A little before dusk Tsugumi shoved open the sliding door and saunt
ered into my room, following her usual policy of giving me absolutely no warning at all before she entered. I had been lying completely motionless, gazing out the window into a ruby red sky that extended so far into the distance it was scary. My whole body felt heavy and dull and I really didn’t want to have to bother with Tsugumi, so I just lay as I was, keeping my gaze directed out the window, not even turning to look at her.
“So babe, you got a fever, huh?” Tsugumi growled, kicking me in the back. Figuring that if she was going to be like this I didn’t have much of a choice, I rolled over and swiveled my head around to face her. She had her hair pulled back and tied up in a single knot, and was wearing a pair of cheerful light blue pajamas. She looked as if she were feeling fine.
“Look who’s talking! You sure don’t look so feverish to me,” I said.
“Listen missy, this much is normal for me.” Tsugumi grinned. My hand had been lying outside the covers, so she picked it up and squeezed it in hers. “Yeah, I’d say we’re running just about the same temperature.”
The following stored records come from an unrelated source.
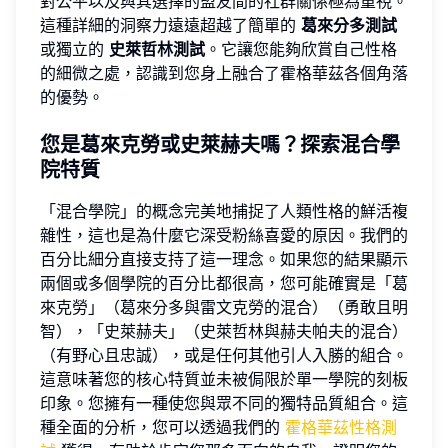
對公平以及與其選擇的盟友間的社群關係極為重視。
這種詳細的洞察力遠遠超越了簡單的
葛來分多測試
或獨立的
史萊哲林測試
。它讓您能夠欣賞自己性格
的細微之處，認識到您身上融合了霍格華茲各個角落
的優勢。
您是葛來克勞或史萊赫夫嗎？探索混合學
院特質
「混合學院」的概念完美地捕捉了人類性格的鮮活複
雜性，這也是為什麼它深受粉絲喜愛的原因。我們的
百分比細分直接支持了這一理念。如果您的結果顯示
兩個或多個學院的百分比都很高，您可能確實是「葛
來克勞」（葛來分多與雷文克勞的混合）（勇敢且明
智），「史萊赫夫」（史萊哲林與赫夫帕夫的混合）
（有野心且忠誠），或是任何其他引人入勝的組合。
這意味著您的核心特質並未被侷限於單一學院的刻板
印象。您擁有一種使您與眾不同的獨特品質組合。這
種全面的分析，您可以透過我們的
霍格華茲性格測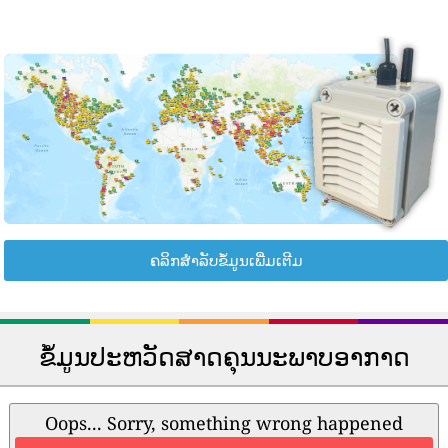
ຄລິກສຳລັບຂໍ້ມູນເພີ່ມເຕີມ
ຂໍ້ມູນປະຫວັດສາດຄຸນນະພາບອາກາດ
Oops... Sorry, something wrong happened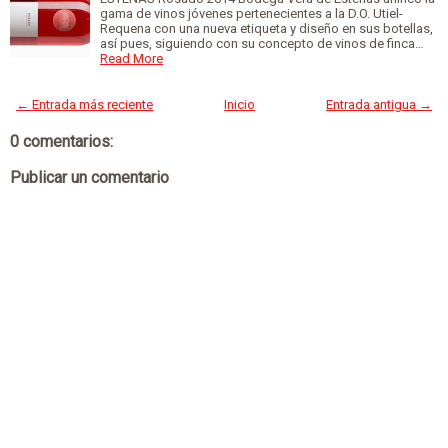
gama de vinos jóvenes pertenecientes a la D.O. Utiel-
Requena con una nueva etiqueta y diseño en sus botellas,
así pues, siguiendo con su concepto de vinos de finca…
Read More
← Entrada más reciente
Inicio
Entrada antigua →
0 comentarios:
Publicar un comentario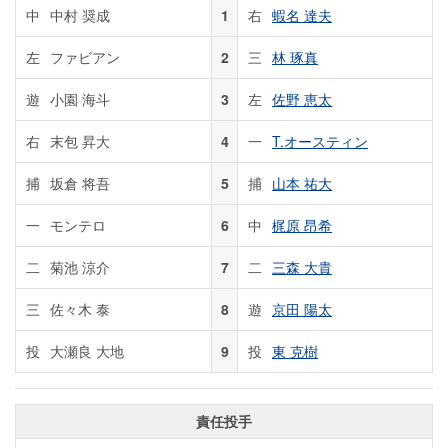
中
中村 奨成
1
右
蝦名 達夫
左
ファビアン
2
三
林 琢真
遊
小園 海斗
3
左
佐野 恵太
右
末包 昇大
4
一
T.オースティン
捕
坂倉 将吾
5
捕
山本 祐大
一
モンテロ
6
中
梶原 昂希
二
菊池 涼介
7
二
三森 大貴
三
佐々木 泰
8
遊
京田 陽太
投
大瀬良 大地
9
投
東 克樹
責任投手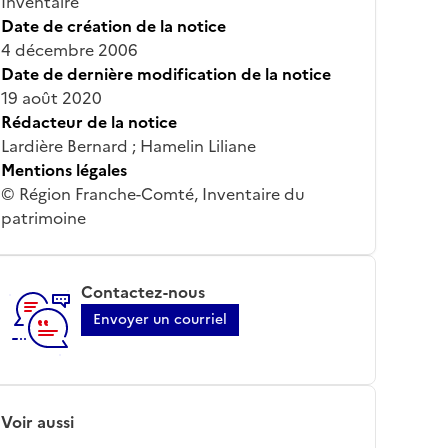
Inventaire
Date de création de la notice
4 décembre 2006
Date de dernière modification de la notice
19 août 2020
Rédacteur de la notice
Lardière Bernard ; Hamelin Liliane
Mentions légales
© Région Franche-Comté, Inventaire du
patrimoine
Contactez-nous
Envoyer un courriel
Voir aussi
It was true. Usually when Tsugumi had a fever her hands were so hot that it blew my mind, but now they didn’t even feel particularly warm.
“I guess you’re really used to being sick, aren’t you?” I said.
The realization that Tsugumi was constantly running around in a state like the one I was in now hit me with a new strength, and I felt a swell of emotion. Feverish eyes see a world in limbo, one that soars up aggressively. Your heart flaps around with a lightness that balances the heaviness of your body, and your thoughts keep getting tangled up again and again in unfamiliar ideas.
Tsugumi squatted down beside my pillow.
“Yeah, I guess you could say that,” she said. “But then my body’s so weak that I get totally pooped in next to no time. It sucks, it really does.”
“Luckily mademoiselle’s spirit has enough kick for two,” I grinned.